AIE: Los impactos de la crisis de Covid-19 en la energía se han visto agravados en los últimos meses por la invasión rusa en Ucrania

La Agencia Internacional de la Energía (AIE por sus siglas en inglés), señaló en un nuevo informe que la crisis energética derivada de la guerra de Rusia contra Ucrania puede conducir a nuevos reveses.

“La pandemia de Covid-19 ha sido un factor clave en la desaceleración del progreso hacia el acceso universal a la energía”, dijeron.

A nivel mundial, 733 millones de personas aún no tienen acceso a la electricidad y 2.400 millones de personas todavía cocinan con combustibles perjudiciales para su salud y el medio ambiente. Al ritmo actual de progreso, 670 millones de personas permanecerán sin electricidad para 2030, 10 millones más de lo proyectado el año pasado.

La edición de 2022 de Tracking SDG 7: The Energy Progress Report muestra que los impactos de la pandemia, incluidos los cierres, las interrupciones en las cadenas de suministro globales y el desvío de recursos fiscales para mantener asequibles los precios de los alimentos y el combustible, han afectado el ritmo del progreso hacia el Objetivo de Desarrollo Sostenible (ODS 7) de garantizar el acceso a energía asequible, fiable, sostenible y moderna para 2030. Los avances se han visto obstaculizados, especialmente en los países más vulnerables y en los que ya están rezagados en el acceso a la energía. Casi 90 millones de personas en Asia y África que previamente habían obtenido acceso a la electricidad ya no pueden permitirse pagar sus necesidades energéticas básicas.

Los impactos de la crisis de Covid-19 en la energía se han visto agravados en los últimos meses por la invasión rusa de Ucrania, que ha generado incertidumbre en los mercados mundiales de petróleo y gas y ha disparado los precios de la energía.

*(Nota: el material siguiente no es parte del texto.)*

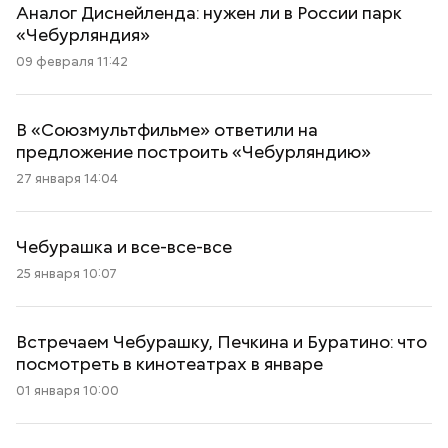
Аналог Диснейленда: нужен ли в России парк
«Чебурляндия»
09 февраля 11:42
В «Союзмультфильме» ответили на
предложение построить «Чебурляндию»
27 января 14:04
Чебурашка и все-все-все
25 января 10:07
Встречаем Чебурашку, Печкина и Буратино: что
посмотреть в кинотеатрах в январе
01 января 10:00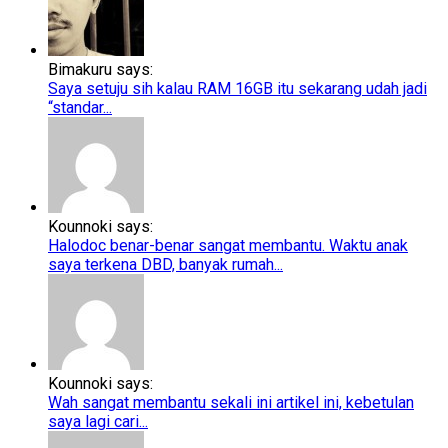
Bimakuru says:
Saya setuju sih kalau RAM 16GB itu sekarang udah jadi
“standar...
Kounnoki says:
Halodoc benar-benar sangat membantu. Waktu anak
saya terkena DBD, banyak rumah...
Kounnoki says:
Wah sangat membantu sekali ini artikel ini, kebetulan
saya lagi cari...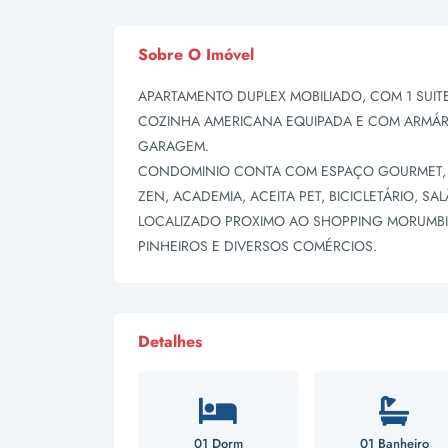
Sobre O Imóvel
APARTAMENTO DUPLEX MOBILIADO, COM 1 SUITE
COZINHA AMERICANA EQUIPADA E COM ARMÁRI
GARAGEM.
CONDOMINIO CONTA COM ESPAÇO GOURMET, P
ZEN, ACADEMIA, ACEITA PET, BICICLETÁRIO, SA
LOCALIZADO PROXIMO AO SHOPPING MORUMBI 
PINHEIROS E DIVERSOS COMÉRCIOS.
Detalhes
01 Dorm
01 Banheiro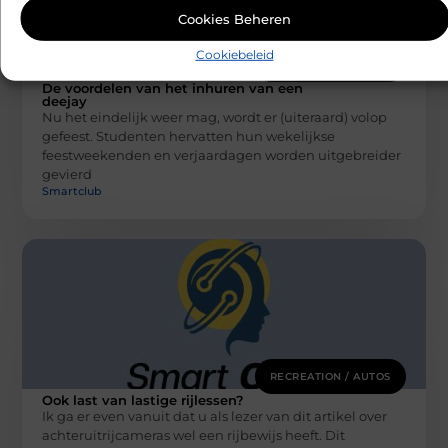
Cookies Beheren
Cookiebeleid
RECREATION / AUTOS
De voordelen van het inhuren van een
deejay
Nu het eindelijk weer mag, wordt er (uiteraard) volop
gefeest. Studenten hervatten hun wekelijkse
feestweekenden en verjaardagen worden uitgebreider
gevierd
Smartclub
RECREATION / AUTOS
Ook last van lastige rijlessen?
Ik ga er even vanuit dat u als lezer van dit artikel over
achteruitrijcameras wel een rijbewijs heeft. Dit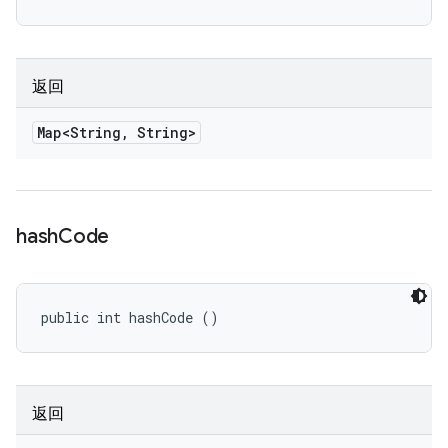
返回
Map<String
,
String>
hash
Code
public int hashCode ()
返回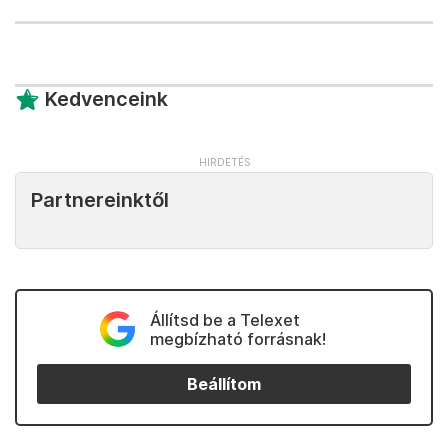
Kedvenceink
Partnereinktől
Állítsd be a Telexet
megbízható forrásnak!
Beállítom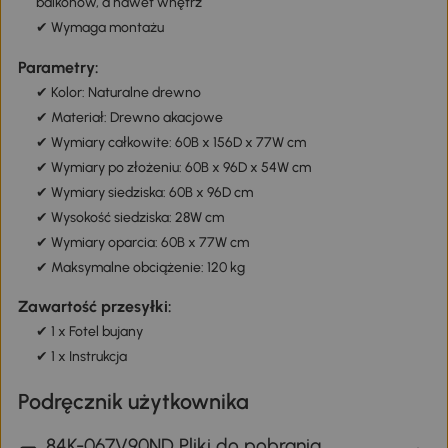
balkonów, a nawet wnętrz
✔ Wymaga montażu
Parametry:
✔ Kolor: Naturalne drewno
✔ Materiał: Drewno akacjowe
✔ Wymiary całkowite: 60B x 156D x 77W cm
✔ Wymiary po złożeniu: 60B x 96D x 54W cm
✔ Wymiary siedziska: 60B x 96D cm
✔ Wysokość siedziska: 28W cm
✔ Wymiary oparcia: 60B x 77W cm
✔ Maksymalne obciążenie: 120 kg
Zawartość przesyłki:
✔ 1 x Fotel bujany
✔ 1 x Instrukcja
Podręcznik użytkownika
84K-067V90ND Pliki do pobrania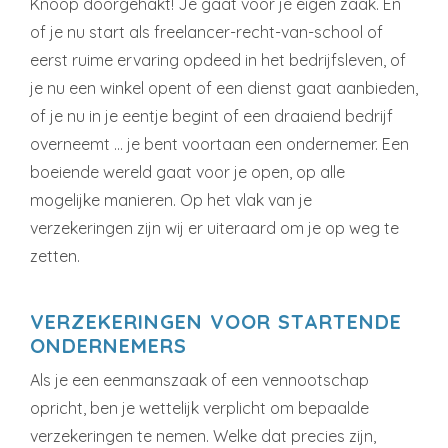
Knoop doorgehakt! Je gaat voor je eigen zaak. En
of je nu start als freelancer-recht-van-school of
eerst ruime ervaring opdeed in het bedrijfsleven, of
je nu een winkel opent of een dienst gaat aanbieden,
of je nu in je eentje begint of een draaiend bedrijf
overneemt … je bent voortaan een ondernemer. Een
boeiende wereld gaat voor je open, op alle
mogelijke manieren. Op het vlak van je
verzekeringen zijn wij er uiteraard om je op weg te
zetten.
VERZEKERINGEN VOOR STARTENDE
ONDERNEMERS
Als je een eenmanszaak of een vennootschap
opricht, ben je wettelijk verplicht om bepaalde
verzekeringen te nemen. Welke dat precies zijn,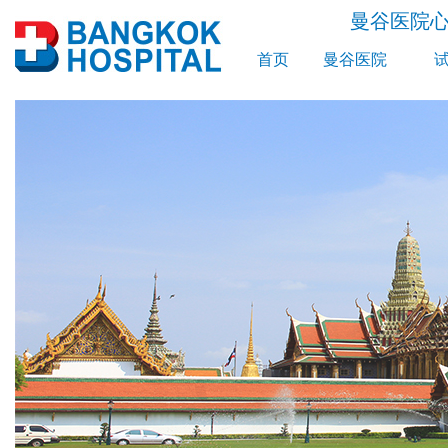
曼谷医院
首页
曼谷医院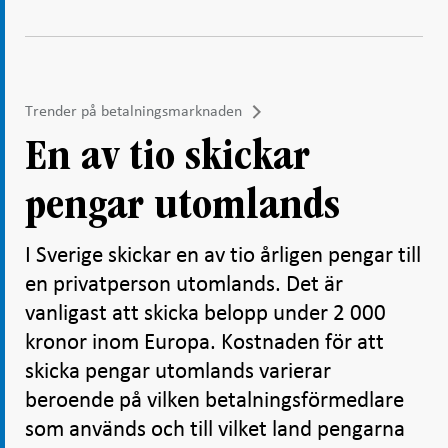
Trender på betalningsmarknaden
En av tio skickar
pengar utomlands
I Sverige skickar en av tio årligen pengar till
en privatperson utomlands. Det är
vanligast att skicka belopp under 2 000
kronor inom Europa. Kostnaden för att
skicka pengar utomlands varierar
beroende på vilken betalningsförmedlare
som används och till vilket land pengarna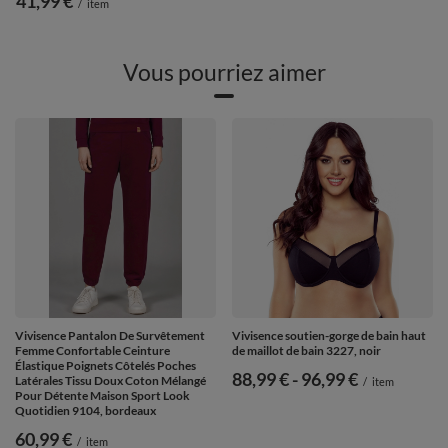
41,99 €
/
item
Vous pourriez aimer
Vivisence Pantalon De Survêtement
Vivisence soutien-gorge de bain haut
Femme Confortable Ceinture
de maillot de bain 3227, noir
Élastique Poignets Côtelés Poches
de
88,99 €
-
vers le bas
96,99 €
Latérales Tissu Doux Coton Mélangé
/
item
Pour Détente Maison Sport Look
Quotidien 9104, bordeaux
60,99 €
/
item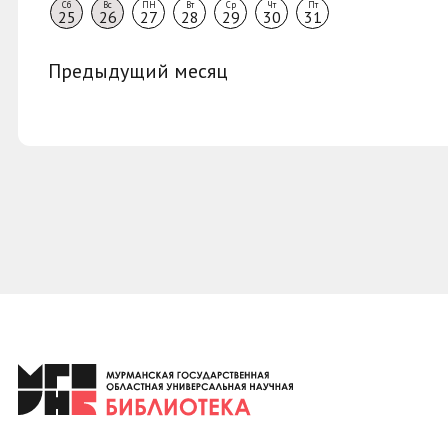
Сб
Вс
ПН
Вт
Ср
Чт
Пт
25
26
27
28
29
30
31
Предыдущий месяц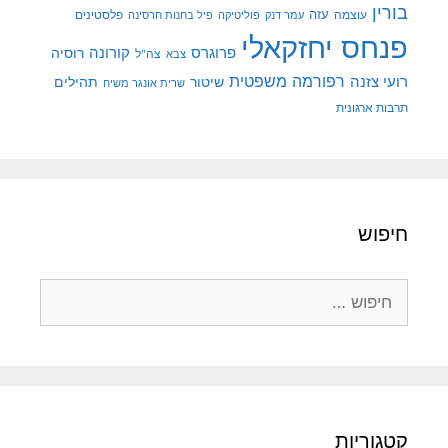
בורין
עוצמה
עזה
פלסטינים
עמר דנק
פוליטיקה
פיל בחנות חרסינה
פנחס יחזקאלי
קורונה
פרוגרס
רוסיה
צה"ל
צבא
רפורמה משפטית
רועי צזנה
שיטור
תהילים
שרית אונגר משיח
תרבות ארגונית
חיפוש
חיפוש:
קטגוריות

El informe encuentra que, a pesar de las continuas interrupciones en la actividad económica y las cadenas de suministro, la energía renovable fue la única fuente de energía que creció durante la pandemia. Sin embargo, estas tendencias globales y regionales positivas en energía renovable han dejado atrás a muchos países con mayor necesidad de electricidad. Esto se vio agravado por una disminución en los flujos financieros internacionales por segundo año consecutivo, cayendo a USD 10,9 mil millones en 2019.

Las metas del ODS 7 también cubren la eficiencia energética. De 2010 a 2019, las mejoras anuales globales en la intensidad energética promediaron alrededor del 1,9 %. Esto está muy por debajo de los niveles necesarios para alcanzar las metas del ODS 7 y, para compensar el terreno perdido, la tasa promedio de mejora tendría que aumentar al 3,2 %.